En vue de la construction d’une usine, la société A a, en qualité de maître d’ouvrage, conclu un contrat de maîtrise d’œuvre avec un architecte et les sociétés Technip, Synergie et Betec. La société A a ensuite confié l’exécution des travaux relevant du lot « froid industriel et climatisation » à la société Imef, aux droits de laquelle vient la société B.
Ayant constaté des désordres, la société A a, après expertise, assigné les sociétés B, Technip et Synergie en indemnisation de ses préjudices.
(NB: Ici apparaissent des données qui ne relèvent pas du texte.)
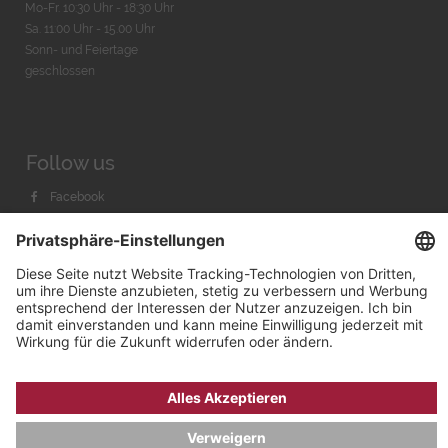
Mo-Fr. 10:30 Uhr - 18:30 Uhr
Sa. 11:00 Uhr - 15.00 Uhr
Sonn- und Feiertage
geschlossen
Follow us
Facebook
Instagram
Youtube
© 2026 by
Bachmann & Scher GmbH / Watchandco GmbH
DATENSCHUTZ
IMPRESSUM
VERSANDKOSTEN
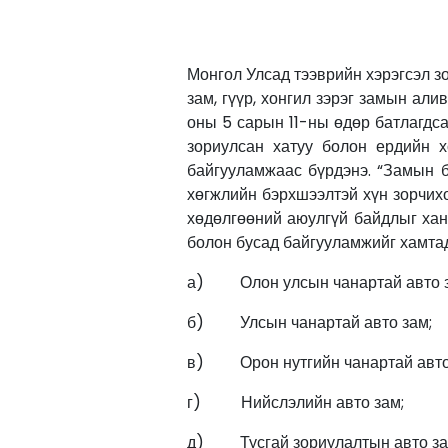
Монгол Улсад тээврийн хэрэгсэл зо
зам, гүүр, хонгил зэрэг замын ал
оны 5 сарын 11-ны өдөр батлагдса
зориулсан хатуу болон ердийн х
байгууламжаас бүрдэнэ. “Замын ба
хөгжлийн бэрхшээлтэй хүн зорчихо
хөдөлгөөний аюулгүй байдлыг ханг
болон бусад байгууламжийг хамтад
а) Олон улсын чанартай авто з
б) Улсын чанартай авто зам;
в) Орон нутгийн чанартай авто
г) Нийслэлийн авто зам;
д) Тусгай зориулалтын авто за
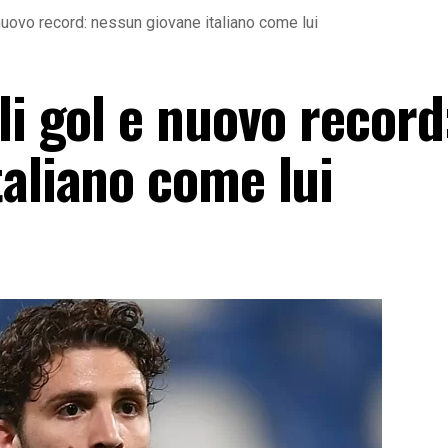
nuovo record: nessun giovane italiano come lui
li gol e nuovo record
taliano come lui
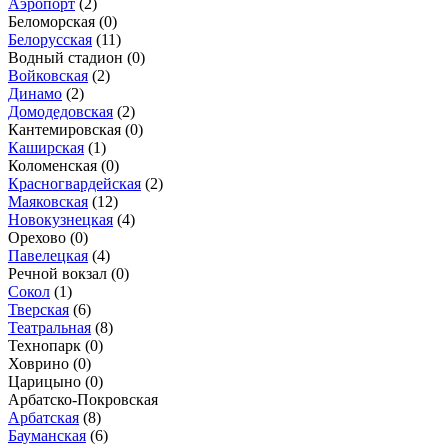
Аэропорт
(2)
Беломорская
(0)
Белорусская
(11)
Водный стадион
(0)
Войковская
(2)
Динамо
(2)
Домодедовская
(2)
Кантемировская
(0)
Каширская
(1)
Коломенская
(0)
Красногвардейская
(2)
Маяковская
(12)
Новокузнецкая
(4)
Орехово
(0)
Павелецкая
(4)
Речной вокзал
(0)
Сокол
(1)
Тверская
(6)
Театральная
(8)
Технопарк
(0)
Ховрино
(0)
Царицыно
(0)
Арбатско-Покровская
Арбатская
(8)
Бауманская
(6)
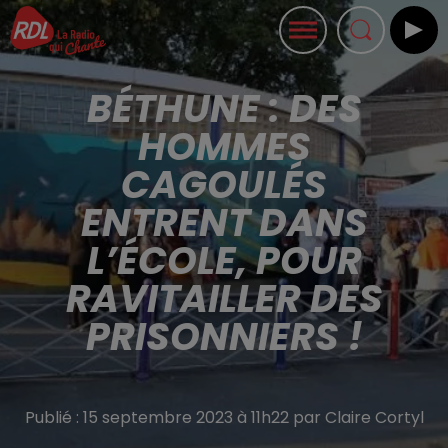
BÉTHUNE : DES
HOMMES
CAGOULÉS
ENTRENT DANS
L’ÉCOLE, POUR
RAVITAILLER DES
PRISONNIERS !
Publié : 15 septembre 2023 à 11h22 par Claire Cortyl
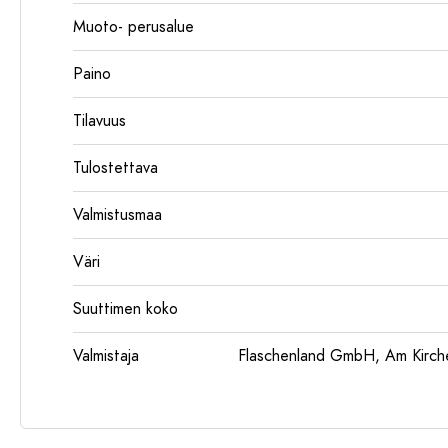
Muoto- perusalue
Paino
Tilavuus
Tulostettava
Valmistusmaa
Väri
Suuttimen koko
Valmistaja
Flaschenland GmbH, Am Kirch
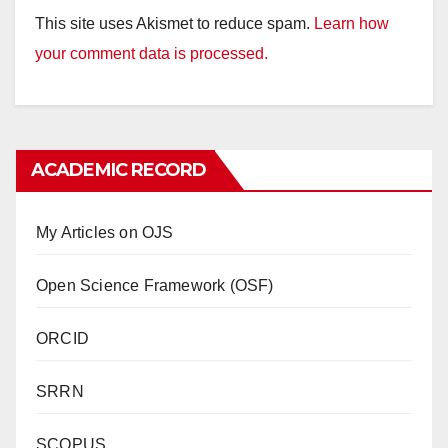
This site uses Akismet to reduce spam.
Learn how
your comment data is processed.
ACADEMIC RECORD
My Articles on OJS
Open Science Framework (OSF)
ORCID
SRRN
SCOPUS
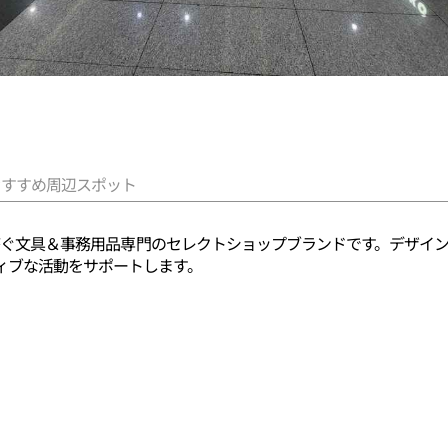
おすすめ周辺スポット
トに繋ぐ文具＆事務用品専門のセレクトショップブランドです。デザ
ィブな活動をサポートします。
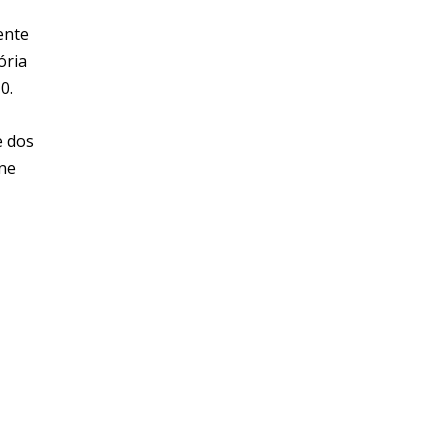
ente
ória
0.
e dos
ine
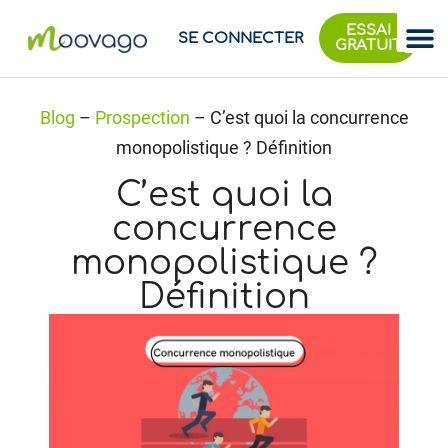
ESSAI
SE CONNECTER
GRATUIT
Blog
–
Prospection
–
C’est quoi la concurrence
monopolistique ? Définition
C’est quoi la
concurrence
monopolistique ?
Définition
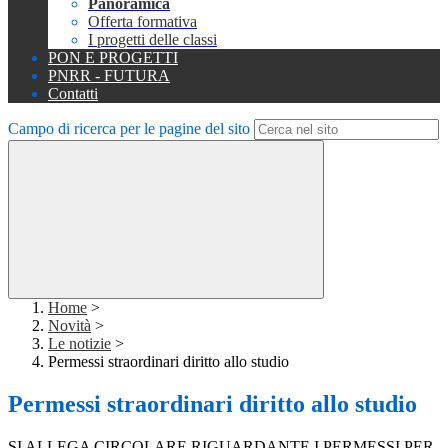
Panoramica
Offerta formativa
I progetti delle classi
PON E PROGETTI
PNRR - FUTURA
Contatti
Campo di ricerca per le pagine del sito
Home
>
Novità
>
Le notizie
>
Permessi straordinari diritto allo studio
Permessi straordinari diritto allo studio
SI ALLEGA CIRCOLARE RIGUARDANTE I PERMESSI PER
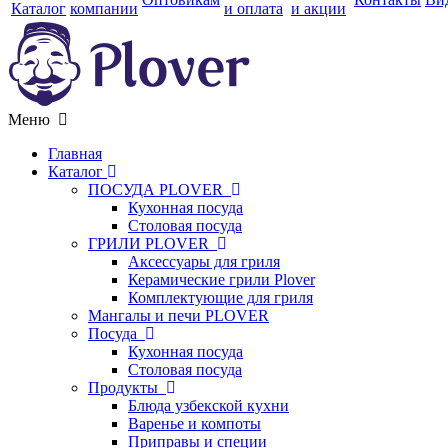
Каталог
компании
и оплата
и акции
Меню
Главная
Каталог
ПОСУДА PLOVER
Кухонная посуда
Столовая посуда
ГРИЛИ PLOVER
Аксессуары для гриля
Керамические грили Plover
Комплектующие для гриля
Мангалы и печи PLOVER
Посуда
Кухонная посуда
Столовая посуда
Продукты
Блюда узбекской кухни
Варенье и компоты
Приправы и специи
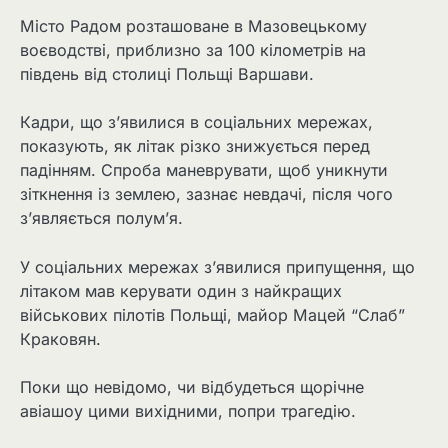
Місто Радом розташоване в Мазовецькому
воєводстві, приблизно за 100 кілометрів на
південь від столиці Польщі Варшави.
Кадри, що з’явилися в соціальних мережах,
показують, як літак різко знижується перед
падінням. Спроба маневрувати, щоб уникнути
зіткнення із землею, зазнає невдачі, після чого
з’являється полум’я.
У соціальних мережах з’явилися припущення, що
літаком мав керувати один з найкращих
військових пілотів Польщі, майор Мацей “Слаб”
Краковян.
Поки що невідомо, чи відбудеться щорічне
авіашоу цими вихідними, попри трагедію.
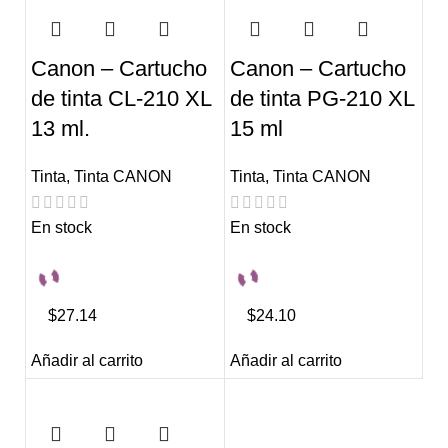
Canon – Cartucho
Canon – Cartucho
de tinta CL-210 XL
de tinta PG-210 XL
13 ml.
15 ml
Tinta
,
Tinta CANON
Tinta
,
Tinta CANON
En stock
En stock
$27.14
$24.10
Añadir al carrito
Añadir al carrito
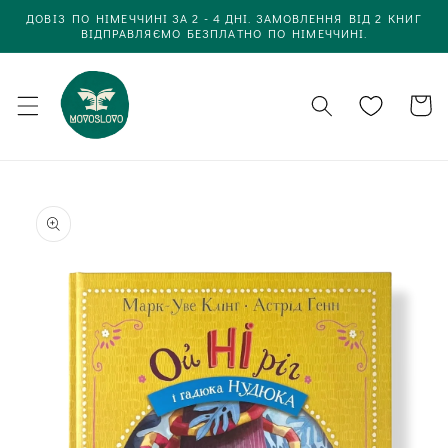
Одразу
ДОВІЗ ПО НІМЕЧЧИНІ ЗА 2 - 4 ДНІ. ЗАМОВЛЕННЯ ВІД 2 КНИГ
до
ВІДПРАВЛЯЄМО БЕЗПЛАТНО ПО НІМЕЧЧИНІ.
вмісту
Кошик
Одразу до
інформації
про товар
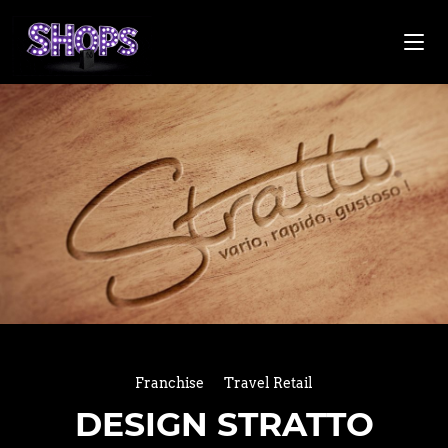
Franchise
Travel Retail
DESIGN STRATTO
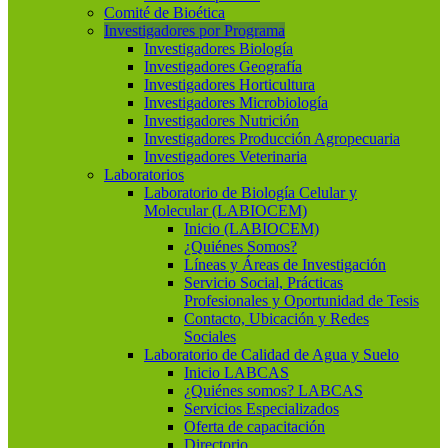
Comité de Bioética
Investigadores por Programa
Investigadores Biología
Investigadores Geografía
Investigadores Horticultura
Investigadores Microbiología
Investigadores Nutrición
Investigadores Producción Agropecuaria
Investigadores Veterinaria
Laboratorios
Laboratorio de Biología Celular y
Molecular (LABIOCEM)
Inicio (LABIOCEM)
¿Quiénes Somos?
Líneas y Áreas de Investigación
Servicio Social, Prácticas
Profesionales y Oportunidad de Tesis
Contacto, Ubicación y Redes
Sociales
Laboratorio de Calidad de Agua y Suelo
Inicio LABCAS
¿Quiénes somos? LABCAS
Servicios Especializados
Oferta de capacitación
Directorio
Aux termes d’un arrêt rendu le 10 janvier 2019, la cour d’appel de Limoges a fait droit à la demande formulée par le maître d’ouvrage et a condamné in solidum les sociétés B, Technip et Synergie sur le fondement de la responsabilité décennale, en retenant une part de responsabilité équivalente à un tiers pour chacune d’elles.
Pour ce faire, les juges d’appel ont considéré que l’article 1792 du code civil devait s’appliquer au cas d’espèce, dans la mesure où les équipements industriels de l’usine qui présentaient des désordres constitue un ensemble technique qui, compte tenu de son importance et de sa technicité, doit être qualifié d’ouvrage.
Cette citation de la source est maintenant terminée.